A team in Australia turned thought experiment into lab reality by using lasers. Their subject matter was not a photon but a helium atom. The lasers they used served as a pair of grates, one before the other, with the second grate randomly dropped in.
What they found is weirder than anything seen to date: Every time the two grates were in place, the helium atom passed through, on many paths in many forms, just like a wave. But whenever the second grate was not present, the atom invariably passed through the first grate like a particle. The fascinating part was, the second grate's very existence in the path was random. And what's more, it hadn't happened yet.
In other words, it was as if the helium particle "knew" whether there would be a second grate at the time it passed through the first.
Also covered at: phys.org. An abstract is available; full report is pay-walled. The original news article is at Australian National University
(Score: 3, Insightful) by penguinoid on Thursday June 11 2015, @01:22PM
Putting the second grate farther from the source is meaningless -- it will merely change the interference pattern, but not produce any magic involving time-travel. In fact, the only way time-travel is involved in this experiment is if you believe the particle doesn't behave like a wave but merely chooses its path cleverly to pretend to be a wave. This experiment merely confirms that the particle will act like a wave even with blinky gates, but that isn't as newsworthy.
RIP Slashdot.
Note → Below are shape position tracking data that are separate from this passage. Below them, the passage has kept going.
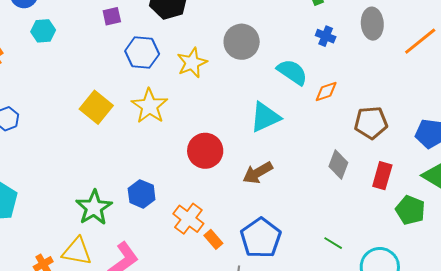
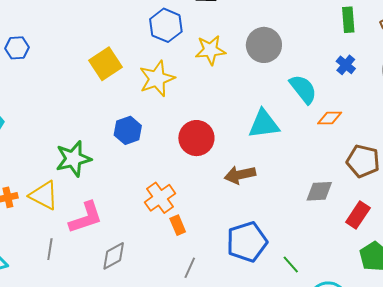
gray diamond: (338, 165) -> (319, 191), turned 48
blue hexagon: (142, 194) -> (128, 130), moved
blue pentagon: (261, 238) -> (247, 242), moved

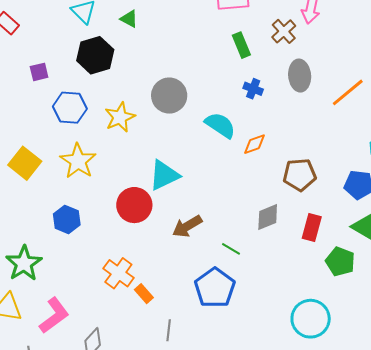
cyan triangle: (264, 124) -> (164, 175), moved
green line: (291, 264) -> (231, 249), moved

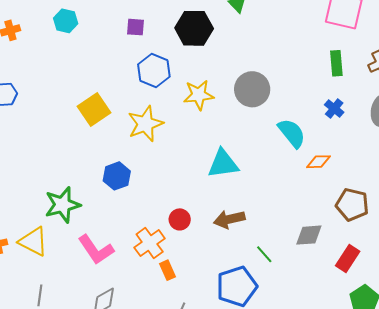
red circle: (134, 205) -> (180, 219), moved, size x0.6
pink L-shape: (54, 315) -> (96, 250), moved, turned 75

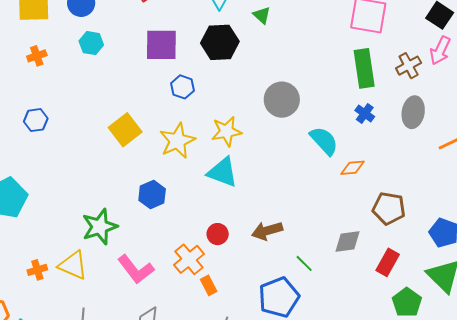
purple square: (136, 27) -> (161, 45), size x1.8
green rectangle: (336, 63) -> (364, 68), size x1.5
blue hexagon: (154, 71) -> (183, 87), size x0.7
yellow star: (199, 95) -> (226, 131), moved
cyan triangle: (223, 164) -> (223, 172), moved, turned 32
Killed by greedy bastards.
(Score: 4, Informative) by draconx on Thursday June 11 2015, @02:54PM
The secondnexus.org article is rather sensationalist, with statements like "one thing is clear: This new wrinkle adds more questions than answers.".
The phys.org article says the experimental results were predicted by quantum theory. So this serves to validate what we already know (which is important!). The news is that nobody had done this particular experiment before.
(Score: 1) by caffeinated bacon on Friday June 12 2015, @02:39PM
The particle will act like a wave even with blinky gates. Except when the blinky gate is off, and then it's a particle.
How does it know if the blinky gate is on or off before it gets there?